=== TASK STATEMENT ===
Search the records for the word "Role" and pick out every line that has it.

=== EXERCISE DATA ===

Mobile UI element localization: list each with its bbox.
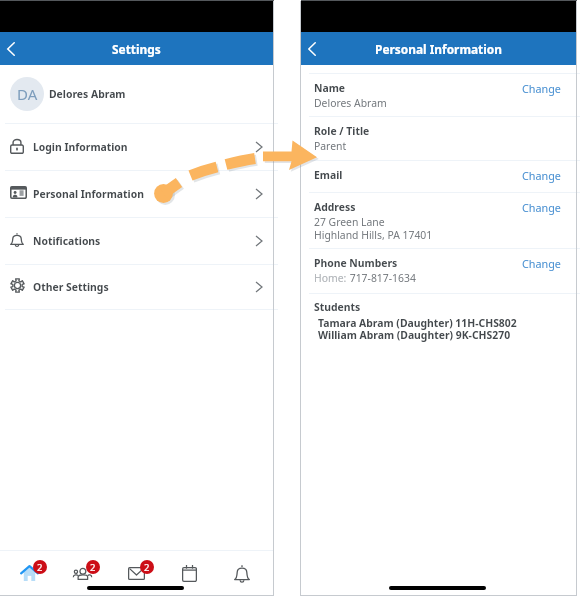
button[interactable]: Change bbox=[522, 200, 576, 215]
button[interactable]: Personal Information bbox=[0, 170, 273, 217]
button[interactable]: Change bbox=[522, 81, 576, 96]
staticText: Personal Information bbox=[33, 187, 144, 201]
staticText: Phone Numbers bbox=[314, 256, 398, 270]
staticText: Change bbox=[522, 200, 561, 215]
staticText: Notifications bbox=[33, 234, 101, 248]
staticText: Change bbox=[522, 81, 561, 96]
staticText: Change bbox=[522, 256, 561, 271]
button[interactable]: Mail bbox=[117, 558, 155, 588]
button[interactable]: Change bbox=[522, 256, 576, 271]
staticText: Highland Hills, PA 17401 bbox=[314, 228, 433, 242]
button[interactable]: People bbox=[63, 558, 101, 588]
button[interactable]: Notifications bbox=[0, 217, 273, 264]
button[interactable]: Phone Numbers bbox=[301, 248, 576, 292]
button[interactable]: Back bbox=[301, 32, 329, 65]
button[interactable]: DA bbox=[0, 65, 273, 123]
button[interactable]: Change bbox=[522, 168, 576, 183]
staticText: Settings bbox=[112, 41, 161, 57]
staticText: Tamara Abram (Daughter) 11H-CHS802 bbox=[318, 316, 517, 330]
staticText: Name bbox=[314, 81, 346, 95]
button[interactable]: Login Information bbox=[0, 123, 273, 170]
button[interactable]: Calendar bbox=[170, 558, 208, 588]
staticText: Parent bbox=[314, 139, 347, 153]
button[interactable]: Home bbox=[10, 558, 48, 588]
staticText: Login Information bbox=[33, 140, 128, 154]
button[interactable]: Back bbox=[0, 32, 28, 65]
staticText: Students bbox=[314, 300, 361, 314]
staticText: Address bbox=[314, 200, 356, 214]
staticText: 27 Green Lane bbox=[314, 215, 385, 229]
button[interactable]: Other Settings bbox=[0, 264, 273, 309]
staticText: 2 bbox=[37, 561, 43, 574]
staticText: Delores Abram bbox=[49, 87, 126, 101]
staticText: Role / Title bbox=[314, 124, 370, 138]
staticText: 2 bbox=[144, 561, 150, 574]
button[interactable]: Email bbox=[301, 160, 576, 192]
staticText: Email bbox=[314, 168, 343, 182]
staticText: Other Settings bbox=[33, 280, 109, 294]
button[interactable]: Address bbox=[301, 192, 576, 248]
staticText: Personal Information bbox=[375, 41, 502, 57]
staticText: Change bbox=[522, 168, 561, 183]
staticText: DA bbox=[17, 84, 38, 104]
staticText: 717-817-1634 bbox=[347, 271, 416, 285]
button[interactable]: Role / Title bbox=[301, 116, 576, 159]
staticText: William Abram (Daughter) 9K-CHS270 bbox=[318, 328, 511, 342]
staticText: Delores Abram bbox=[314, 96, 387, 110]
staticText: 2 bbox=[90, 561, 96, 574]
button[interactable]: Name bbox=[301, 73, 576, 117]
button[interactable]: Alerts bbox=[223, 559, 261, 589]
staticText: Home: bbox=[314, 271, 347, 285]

=== REPLY TO THE EXERCISE ===
staticText: Role / Title bbox=[314, 124, 370, 138]
button[interactable]: Role / Title bbox=[301, 116, 576, 159]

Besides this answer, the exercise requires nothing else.